Daphne Caruana Galizia’s relatives will sit across Yorgen Fenech in court on her '58th birthday'

Daphne Caruana Galizia’s niece Amy Mallia gives poignant speech at Valletta vigil marking 58 months since the journalist’s assassination

A vigil to commemorate Daphne Caruana Galizia has been held every month on the 16th for the past five years, to mark the day she was assassinated
A vigil to commemorate Daphne Caruana Galizia has been held every month on the 16th for the past five years, to mark the day she was assassinated

Daphne Caruana Galizia would be celebrating her 58th birthday on 26 August but instead, relatives will be in court, metres away from the man accused of masterminding her murder.

This harsh reality was highlighted by her niece, Amy Mallia, in this evening’s vigil in Valletta, which marked the 58th month since the assassination.

“It would be Daphne’s 58th birthday on the 26th of August. But we won’t be celebrating Daphne’s birthday with her that day. Some of us will instead be sitting in court facing one of the men charged with her brutal murder… We can’t celebrate with Daphne. We can only celebrate her,” Mallia said in a short but powerful speech.

She was referring to the next sitting in front of Judge Edwina Grima, who is hearing the preliminary pleas in the case against Yorgen Fenech, accused of masterminding the assassination in 2017.

Caruana Galizia was murdered in a car bomb explosion just metres away from her house in Bidnija on 16 October 2017.

Fenech was arrested two years’ later while trying to leave Malta on his yacht and charged with masterminding the murder by asking his trusted driver, Melvin Theuma to procure the services of hitmen to eliminate the journalist. Fenech is suspected of having financed the operation.

Three hitmen were arrested in December 2017 and charged with carrying out the murder. 

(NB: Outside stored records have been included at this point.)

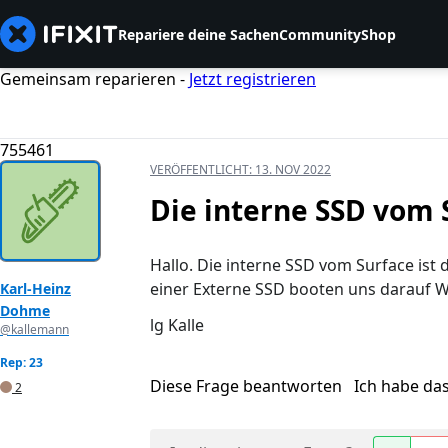
Repariere deine Sachen
Community
Shop
Gemeinsam reparieren -
Jetzt registrieren
755461
VERÖFFENTLICHT:
13. NOV 2022
Die interne SSD vom 
Hallo. Die interne SSD vom Surface ist
einer Externe SSD booten uns darauf W
Karl-Heinz
Dohme
lg Kalle
@kallemann
Rep: 23
Diese Frage beantworten
Ich habe da
2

One of the hitmen, Vince Muscat, known as il-Koħħu, last year pleaded guilty to the charges and was sentenced to 15 years in prison after a plea bargain.

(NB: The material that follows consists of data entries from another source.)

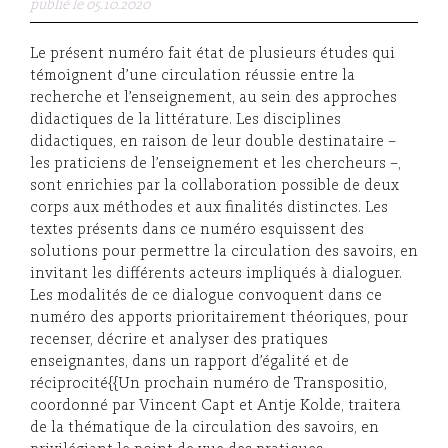
publié le 05.10.2020
Le présent numéro fait état de plusieurs études qui
témoignent d’une circulation réussie entre la
recherche et l’enseignement, au sein des approches
didactiques de la littérature. Les disciplines
didactiques, en raison de leur double destinataire –
les praticiens de l’enseignement et les chercheurs –,
sont enrichies par la collaboration possible de deux
corps aux méthodes et aux finalités distinctes. Les
textes présents dans ce numéro esquissent des
solutions pour permettre la circulation des savoirs, en
invitant les différents acteurs impliqués à dialoguer.
Les modalités de ce dialogue convoquent dans ce
numéro des apports prioritairement théoriques, pour
recenser, décrire et analyser des pratiques
enseignantes, dans un rapport d’égalité et de
réciprocité{{Un prochain numéro de Transpositio,
coordonné par Vincent Capt et Antje Kolde, traitera
de la thématique de la circulation des savoirs, en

The case against two other hitmen, brothers George and Alfred Degiorgio, continues and is approaching its final stages.

Another two men, Robert Agius, known as Tal-Maksar, and Jamie Vella, are also charged with supplying the bomb that killed Caruana Galizia.

Theuma had been given a presidential pardon to tell all in 2019, having supplied investigators with voice recordings of conversations he had with Fenech in which they discussed the aftermath of the murder.

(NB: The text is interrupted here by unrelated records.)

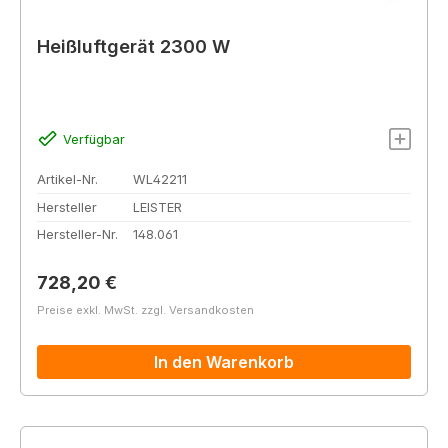
Heißluftgerät 2300 W
Verfügbar
Artikel-Nr.
WL42211
Hersteller
LEISTER
Hersteller-Nr.
148.061
Regulärer Preis:
728,20 €
Preise exkl. MwSt. zzgl. Versandkosten
In den Warenkorb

Vigil marks 58 months since assassination

Every 16th of the month a vigil is held in Valletta at the foot of the Great Siege monument to commemorate Caruana Galizia.

In her speech this evening, Caruana Galizia’s niece recalled how relatives cannot even remember Daphne’s birthday in 2017 happily. “Around the time, she was sitting on her sofa at home opening the birthday presents we had given her – she was being watched from across the valley by alleged hitmen who were planning to kill her,” Amy Mallia said with reference to court testimony that showed how the hitmen had spent a summer snooping around to find the best place and time to hit Daphne.

Mallia called for more sensitivity to the words used to describe the people charged with her aunt’s murder.

“It is scary that anyone allegedly involved in the assassination of a journalist is also still referred to as a ‘businessman’ or a ‘business mogul’, rather than as a ‘murder suspect’, because after all, that is exactly what they are,” she said, adding that “nobody should normalise murder, nor should murder be trivialised”.

She then upped the ante on the myriad business interests owned by some of those accused of murdering her aunt or linked to alleged corruption that Caruana Galizia had exposed.

“By working with or for companies owned by these sorts of people, or by voluntarily giving them your custom – whether by just working at a call centre of theirs or simply buying a coffee from one of the establishments they co-own – you are indirectly helping to fund a whole chain of corruption and playing a part in the threat to democracy and to society as a whole,” she said, hinting however, that her viewpoint was coloured by the grim experience of having had to sit in court, “mere inches” from several men accused of playing a part in her aunt’s horrific assassination.

“I have witnessed my admirable and stoic grandparents and cousins sitting mere inches from their daughter’s and mother’s alleged murderers, along with other close family members of mine and Daphne’s. No person should ever have to endure that, especially since nobody should ever be assassinated in the first place. It’s a position no one should ever be in,” Mallia said.

She ended with a call for justice to prevail. “58 months have elapsed since Daphne’s assassination. 58 months of no justice for Daphne. Full justice for Daphne must be served. And it must be served in the lifetime of those Daphne left behind. Daphne herself deserves no less.”

The vigil organised by rule of law NGO Repubblika was also addressed by Alessandra Dee Crespo, Repubblika Vice President, Kristina Chetcuti, a columnist and activist, Miriam Galea, an activist and cartoonist, and Andre Delicata, an activist and writer.